# General price range for roofing supplies, labor, and services



## johnk (May 1, 2007)

GrumpyInKC said:


> I've been planning on doing my own roof as the garage portion is in really bad shape. For some unknown reason the roof on the house was fairly new when we moved in around 12 years ago, but they did not replace the roof on the attached garage at the same time. To make a long story short I've put it off since it didn't leak, and started saving money. I have also been reading some books to get a better understanding of what is required to do it myself and started gathering tools, equipment and pricing.
> 
> I calculated the supplies at right at 2400 including shingles, underlayment, flashing for eves and rake, vents, ridge caps, nails, dumpster rental and a life-line and harness. I need 19 squares of shingles, and the roof is very simple with a 4/12 slope.
> 
> ...


The estimate for the roof sounds maybe a little high for my area,but everywhere is different.I could do it here for around 5k if everything was as easy as you descibed.Your price for delivery cost from Home Depot is crazy.I usually get a charge for $100 plus a $1 a unit for rooftop delivery


----------



## Slyfox (Jun 13, 2008)

$215.00 per square = $4750.00, would be the starting price in my area,
but like Johnk says, prices change from one area to another due to differences in cost of living, etc.

Starting price means, if we do not have to double handle the materials,
theres no wood work to be done,
theres only one existing layer of shingles to be torn off rather than two or three,
having 40 yr shingle installed would cost more than installing a 25 yr shingle,
and a dozen other reasons that could increase the price.

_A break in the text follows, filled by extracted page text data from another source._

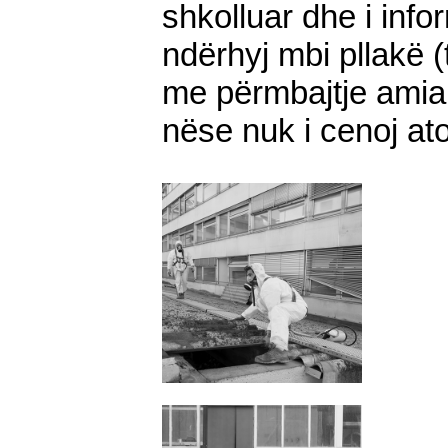
shkolluar dhe i inf
ndërhyj mbi pllakë (
me përmbajtje amian
nëse nuk i cenoj ato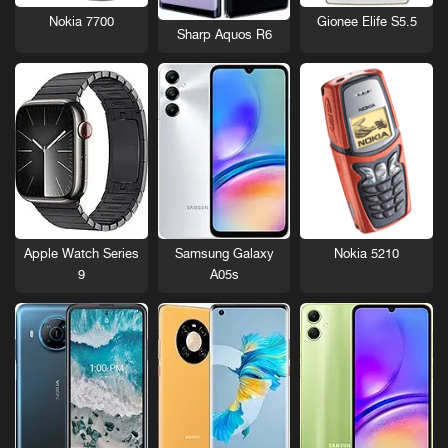
Nokia 7700
Gionee Elife S5.5
Sharp Aquos R6
Nokia 5210
Apple Watch Series
Samsung Galaxy
9
A05s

The price you show for delivery is crazy, 
at that price you could pay some one $100.00 bucks a day 'even at 3 days' to carry them up the ladder and save money.
I'm 46 years old this November and I could carry 19 square up to a one story 4/12 in to say the least less than two hours.


----------



## Termite (Apr 13, 2008)

Skip the box stores and check with roofing suppliers. There are several here in KC. ABC and Spec come to mind right off. You'll find that the box stores often deal through local distributors anyhow, so you're just adding the box store as a middleman (and often an incompetent one at that). Most any roofing supplier will be able to deliver to you and belt the bundles right up onto your roof for a reasonable fee.


----------



## GrumpyInKC (Oct 2, 2008)

Thanks everyone for the replies. I just needed a sanity check and it looks like what everyone is saying is more in line with what I thought.



> I could do it here for around 5k if everything was as easy as you descibed. Your price for delivery cost from Home Depot is crazy.I usually get a charge for $100 plus a $1 a unit for rooftop delivery


I would be happy with that delivery cost, $160 vs $720. 

The roof does look pretty straight forward to me, no hips, valleys, etc. the only "tricky" parts are the flashing around a chimney and the garage roof runs under the eve of the house and only leaves a few inches between the peak of the garage and the soffit in that area.

I should have also mentioned that the house roof, about 13 sqares is 2 layers. He also said he thought they would need to replace one or two sheets of sheething. He thought one for sure (water damage at bottom corner of garage where shingles got broke by a basketball that took a bad bounce off of the rim a couple of years ago). The other he would have on hand incase they needed it. I didn't mention these in my original post as I didn't think either would add more than a couple of hundred to the estimate.


----------



## GrumpyInKC (Oct 2, 2008)

thekctermite said:


> Skip the box stores and check with roofing suppliers. There are several here in KC. ABC and Spec come to mind right off. You'll find that the box stores often deal through local distributors anyhow, so you're just adding the box store as a middleman (and often an incompetent one at that). Most any roofing supplier will be able to deliver to you and belt the bundles right up onto your roof for a reasonable fee.


Went by ABC over my lunch hour but they're wholesale only (at least according to their door). I'll try calling Spec and see what they have to say. Know any others?


----------



## Termite (Apr 13, 2008)

There are actually dozens of them. Do a Google search for "roof supply kansas city" (or Overland Park, Lees Summit, or wherever) and you'll find a number of them. Make some calls and check prices.

Sometimes wholesalers will deal with contractors only, but some will let you pay cash or check, or open an account with them. You won't get their best price necessarily, because they have to protect their customers that are roofing contractors. It never hurts to ask.


----------



## 747 (Feb 11, 2005)

ABC in my area charges 25 dollars gas only charge for curb side delivery. The most you should pay for rooftop is 85 dollars. What shingle do you want to go with? Gaf Timberline 30 or Tamko 30 or landmark 30 you don't say. I think the estimate is high for kc area. That isn't a prime big money area. 19 square should be around 5 thousand. If you have a chimmey that needs to be flashed that is a additional cost. A roofer would figure 4-7 hours labor there.

Ps have thekctermite give you the names of some roofing contractors he knows for bids.


----------